(Data Opens)

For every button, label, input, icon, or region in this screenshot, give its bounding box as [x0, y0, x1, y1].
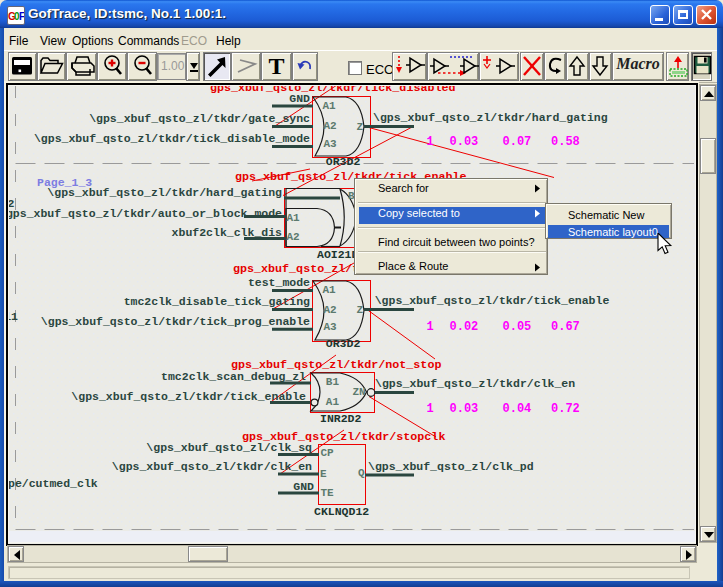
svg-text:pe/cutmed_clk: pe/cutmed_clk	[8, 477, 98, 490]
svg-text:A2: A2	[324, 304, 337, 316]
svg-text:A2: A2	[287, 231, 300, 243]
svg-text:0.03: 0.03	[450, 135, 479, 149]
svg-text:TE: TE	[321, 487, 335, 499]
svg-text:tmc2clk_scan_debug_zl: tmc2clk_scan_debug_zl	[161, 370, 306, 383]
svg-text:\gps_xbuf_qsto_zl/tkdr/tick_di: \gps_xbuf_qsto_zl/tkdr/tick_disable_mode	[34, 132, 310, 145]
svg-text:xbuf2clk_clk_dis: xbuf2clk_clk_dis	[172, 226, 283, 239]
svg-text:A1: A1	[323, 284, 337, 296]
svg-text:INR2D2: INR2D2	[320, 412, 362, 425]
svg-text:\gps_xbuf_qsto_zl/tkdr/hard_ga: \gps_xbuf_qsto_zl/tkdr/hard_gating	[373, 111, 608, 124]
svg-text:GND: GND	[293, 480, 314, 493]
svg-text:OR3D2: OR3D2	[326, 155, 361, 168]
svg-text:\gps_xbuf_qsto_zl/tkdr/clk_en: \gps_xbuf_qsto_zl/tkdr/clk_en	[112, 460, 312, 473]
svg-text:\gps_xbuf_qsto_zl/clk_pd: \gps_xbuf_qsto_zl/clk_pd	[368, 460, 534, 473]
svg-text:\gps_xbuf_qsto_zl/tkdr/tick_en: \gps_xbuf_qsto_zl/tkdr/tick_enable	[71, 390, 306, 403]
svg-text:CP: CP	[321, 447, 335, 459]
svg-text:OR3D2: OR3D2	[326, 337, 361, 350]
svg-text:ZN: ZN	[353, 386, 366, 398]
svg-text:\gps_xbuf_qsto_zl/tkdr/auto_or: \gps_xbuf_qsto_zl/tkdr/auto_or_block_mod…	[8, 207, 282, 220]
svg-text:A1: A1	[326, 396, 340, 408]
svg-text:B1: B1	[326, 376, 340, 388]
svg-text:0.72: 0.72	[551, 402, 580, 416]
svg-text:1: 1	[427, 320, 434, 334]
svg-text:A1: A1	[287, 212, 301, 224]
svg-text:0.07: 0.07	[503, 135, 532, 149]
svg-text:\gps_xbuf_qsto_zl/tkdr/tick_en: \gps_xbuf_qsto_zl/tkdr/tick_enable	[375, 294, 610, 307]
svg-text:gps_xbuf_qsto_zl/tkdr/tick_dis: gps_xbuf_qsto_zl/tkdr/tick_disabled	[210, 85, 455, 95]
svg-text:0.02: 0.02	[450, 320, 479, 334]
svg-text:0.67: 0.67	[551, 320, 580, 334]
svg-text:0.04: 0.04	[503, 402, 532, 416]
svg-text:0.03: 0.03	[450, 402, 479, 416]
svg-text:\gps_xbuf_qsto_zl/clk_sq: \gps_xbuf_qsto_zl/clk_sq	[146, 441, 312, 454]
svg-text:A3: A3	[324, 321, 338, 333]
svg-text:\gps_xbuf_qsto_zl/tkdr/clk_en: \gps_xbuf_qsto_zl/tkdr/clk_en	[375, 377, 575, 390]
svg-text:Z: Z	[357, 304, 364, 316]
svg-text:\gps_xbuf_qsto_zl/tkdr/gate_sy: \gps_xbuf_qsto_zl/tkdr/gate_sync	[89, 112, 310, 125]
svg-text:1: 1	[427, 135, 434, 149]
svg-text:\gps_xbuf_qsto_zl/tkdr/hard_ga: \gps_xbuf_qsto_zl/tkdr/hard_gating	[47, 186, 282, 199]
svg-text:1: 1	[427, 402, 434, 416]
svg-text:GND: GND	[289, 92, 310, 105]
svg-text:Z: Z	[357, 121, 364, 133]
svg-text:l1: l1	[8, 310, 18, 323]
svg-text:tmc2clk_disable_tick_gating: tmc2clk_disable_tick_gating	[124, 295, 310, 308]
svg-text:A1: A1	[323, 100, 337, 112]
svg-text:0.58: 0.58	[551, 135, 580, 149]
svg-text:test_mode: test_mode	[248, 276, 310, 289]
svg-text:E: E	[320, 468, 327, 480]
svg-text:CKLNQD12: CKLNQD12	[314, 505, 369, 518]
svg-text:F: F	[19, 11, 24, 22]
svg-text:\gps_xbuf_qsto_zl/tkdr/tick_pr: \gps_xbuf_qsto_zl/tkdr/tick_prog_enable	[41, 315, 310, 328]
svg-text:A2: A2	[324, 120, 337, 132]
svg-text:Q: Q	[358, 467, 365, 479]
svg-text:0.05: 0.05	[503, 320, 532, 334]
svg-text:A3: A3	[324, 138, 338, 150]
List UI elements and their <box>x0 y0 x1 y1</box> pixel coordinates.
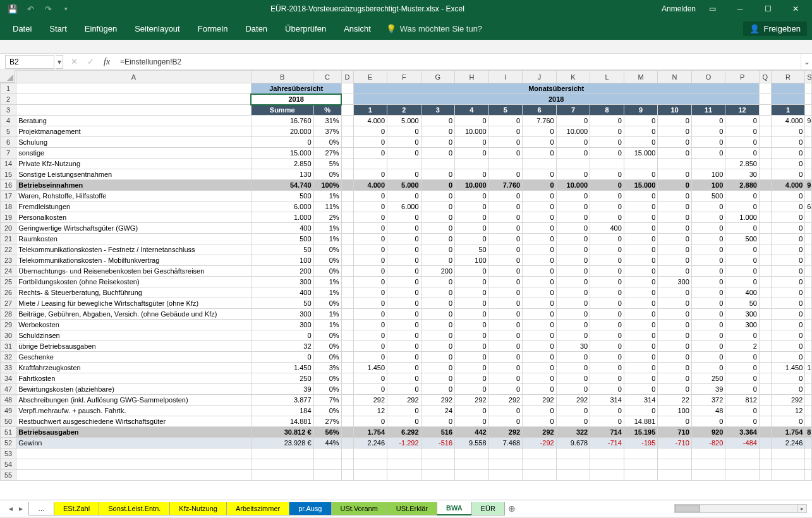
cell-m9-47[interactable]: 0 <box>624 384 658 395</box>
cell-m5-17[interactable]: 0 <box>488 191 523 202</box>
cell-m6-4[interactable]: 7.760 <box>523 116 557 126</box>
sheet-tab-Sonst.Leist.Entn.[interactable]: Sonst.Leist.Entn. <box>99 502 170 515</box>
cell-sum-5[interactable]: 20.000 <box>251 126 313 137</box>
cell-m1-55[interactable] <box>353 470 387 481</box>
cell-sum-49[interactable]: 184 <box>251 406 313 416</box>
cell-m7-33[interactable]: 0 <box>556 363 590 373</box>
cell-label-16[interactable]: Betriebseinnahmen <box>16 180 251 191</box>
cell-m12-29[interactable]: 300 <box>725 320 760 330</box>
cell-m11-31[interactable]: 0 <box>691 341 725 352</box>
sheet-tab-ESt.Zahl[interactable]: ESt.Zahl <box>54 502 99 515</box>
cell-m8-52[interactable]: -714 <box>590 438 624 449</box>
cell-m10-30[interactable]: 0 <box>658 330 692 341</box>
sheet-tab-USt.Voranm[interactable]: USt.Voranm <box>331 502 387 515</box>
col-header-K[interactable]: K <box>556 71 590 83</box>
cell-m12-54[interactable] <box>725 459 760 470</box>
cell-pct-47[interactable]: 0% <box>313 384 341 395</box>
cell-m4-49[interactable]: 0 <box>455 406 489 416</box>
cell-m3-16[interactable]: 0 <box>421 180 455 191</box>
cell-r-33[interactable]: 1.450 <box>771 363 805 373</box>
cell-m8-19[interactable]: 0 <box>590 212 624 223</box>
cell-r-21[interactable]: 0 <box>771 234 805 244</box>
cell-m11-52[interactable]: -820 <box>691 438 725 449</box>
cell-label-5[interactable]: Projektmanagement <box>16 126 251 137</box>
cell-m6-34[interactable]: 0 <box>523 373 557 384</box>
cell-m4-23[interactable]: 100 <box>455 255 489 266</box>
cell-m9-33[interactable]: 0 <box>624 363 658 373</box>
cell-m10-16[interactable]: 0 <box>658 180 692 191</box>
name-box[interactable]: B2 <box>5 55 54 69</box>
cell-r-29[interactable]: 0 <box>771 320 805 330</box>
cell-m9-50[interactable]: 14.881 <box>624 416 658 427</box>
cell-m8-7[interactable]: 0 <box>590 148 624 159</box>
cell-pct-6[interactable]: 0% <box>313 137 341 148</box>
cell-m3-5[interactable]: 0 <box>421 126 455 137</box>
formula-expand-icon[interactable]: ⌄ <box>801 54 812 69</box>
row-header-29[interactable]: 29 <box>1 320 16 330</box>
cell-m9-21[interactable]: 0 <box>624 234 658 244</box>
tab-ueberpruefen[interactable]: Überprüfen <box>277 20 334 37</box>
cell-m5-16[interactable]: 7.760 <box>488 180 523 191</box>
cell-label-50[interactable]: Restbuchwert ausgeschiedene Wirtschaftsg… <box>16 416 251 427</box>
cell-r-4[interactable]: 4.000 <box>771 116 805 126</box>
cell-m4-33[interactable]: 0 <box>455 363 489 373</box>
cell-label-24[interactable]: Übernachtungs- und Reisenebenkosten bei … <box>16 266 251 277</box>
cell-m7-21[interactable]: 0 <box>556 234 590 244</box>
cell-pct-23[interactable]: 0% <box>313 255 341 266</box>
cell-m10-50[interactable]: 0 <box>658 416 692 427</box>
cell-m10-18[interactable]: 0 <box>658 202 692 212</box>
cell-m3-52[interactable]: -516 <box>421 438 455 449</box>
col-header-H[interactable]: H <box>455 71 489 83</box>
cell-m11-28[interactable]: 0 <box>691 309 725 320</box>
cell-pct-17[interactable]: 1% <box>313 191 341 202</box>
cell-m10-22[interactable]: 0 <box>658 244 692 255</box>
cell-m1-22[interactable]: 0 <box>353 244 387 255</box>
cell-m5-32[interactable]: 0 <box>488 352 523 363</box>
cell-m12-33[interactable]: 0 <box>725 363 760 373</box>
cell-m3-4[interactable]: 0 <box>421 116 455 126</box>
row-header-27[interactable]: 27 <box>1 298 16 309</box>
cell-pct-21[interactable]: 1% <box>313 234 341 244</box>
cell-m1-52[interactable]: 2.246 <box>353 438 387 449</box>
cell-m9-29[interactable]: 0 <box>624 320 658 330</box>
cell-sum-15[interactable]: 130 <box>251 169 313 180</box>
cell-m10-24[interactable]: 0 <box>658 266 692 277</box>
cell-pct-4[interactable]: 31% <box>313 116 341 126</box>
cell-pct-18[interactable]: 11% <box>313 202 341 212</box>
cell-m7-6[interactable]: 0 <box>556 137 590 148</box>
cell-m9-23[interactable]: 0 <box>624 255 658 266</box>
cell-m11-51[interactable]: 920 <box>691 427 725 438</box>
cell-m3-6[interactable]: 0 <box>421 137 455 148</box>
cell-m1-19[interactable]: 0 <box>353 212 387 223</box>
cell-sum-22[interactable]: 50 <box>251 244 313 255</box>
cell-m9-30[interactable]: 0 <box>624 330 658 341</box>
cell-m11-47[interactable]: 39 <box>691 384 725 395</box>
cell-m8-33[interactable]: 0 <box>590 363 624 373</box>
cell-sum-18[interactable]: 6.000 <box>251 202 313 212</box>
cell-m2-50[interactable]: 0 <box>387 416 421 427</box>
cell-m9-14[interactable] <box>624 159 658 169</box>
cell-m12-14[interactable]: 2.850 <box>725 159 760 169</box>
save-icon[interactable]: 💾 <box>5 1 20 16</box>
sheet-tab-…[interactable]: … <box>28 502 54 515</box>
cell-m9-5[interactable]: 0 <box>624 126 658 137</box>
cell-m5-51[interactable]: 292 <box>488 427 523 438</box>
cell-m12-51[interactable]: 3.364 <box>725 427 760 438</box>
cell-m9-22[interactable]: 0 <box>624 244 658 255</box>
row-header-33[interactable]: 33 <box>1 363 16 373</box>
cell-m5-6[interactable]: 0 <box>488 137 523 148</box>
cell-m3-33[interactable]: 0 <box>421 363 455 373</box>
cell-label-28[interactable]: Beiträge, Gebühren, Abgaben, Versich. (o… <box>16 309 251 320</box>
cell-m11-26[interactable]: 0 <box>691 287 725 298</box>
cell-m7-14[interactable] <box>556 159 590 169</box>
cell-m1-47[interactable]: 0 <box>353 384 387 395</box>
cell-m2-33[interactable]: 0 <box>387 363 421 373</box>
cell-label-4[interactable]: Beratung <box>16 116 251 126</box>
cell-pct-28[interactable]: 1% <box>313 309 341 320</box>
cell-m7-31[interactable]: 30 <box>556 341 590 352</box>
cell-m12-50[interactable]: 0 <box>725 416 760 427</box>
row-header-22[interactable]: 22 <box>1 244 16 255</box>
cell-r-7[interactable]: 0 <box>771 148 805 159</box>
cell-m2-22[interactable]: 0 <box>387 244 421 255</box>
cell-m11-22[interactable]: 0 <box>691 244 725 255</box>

(Data Closes)

Each line above that contains the string "header" should be identified and copied.

Task solution ▸
col-header-K[interactable]: K <box>556 71 590 83</box>
row-header-29[interactable]: 29 <box>1 320 16 330</box>
col-header-H[interactable]: H <box>455 71 489 83</box>
row-header-27[interactable]: 27 <box>1 298 16 309</box>
row-header-33[interactable]: 33 <box>1 363 16 373</box>
row-header-22[interactable]: 22 <box>1 244 16 255</box>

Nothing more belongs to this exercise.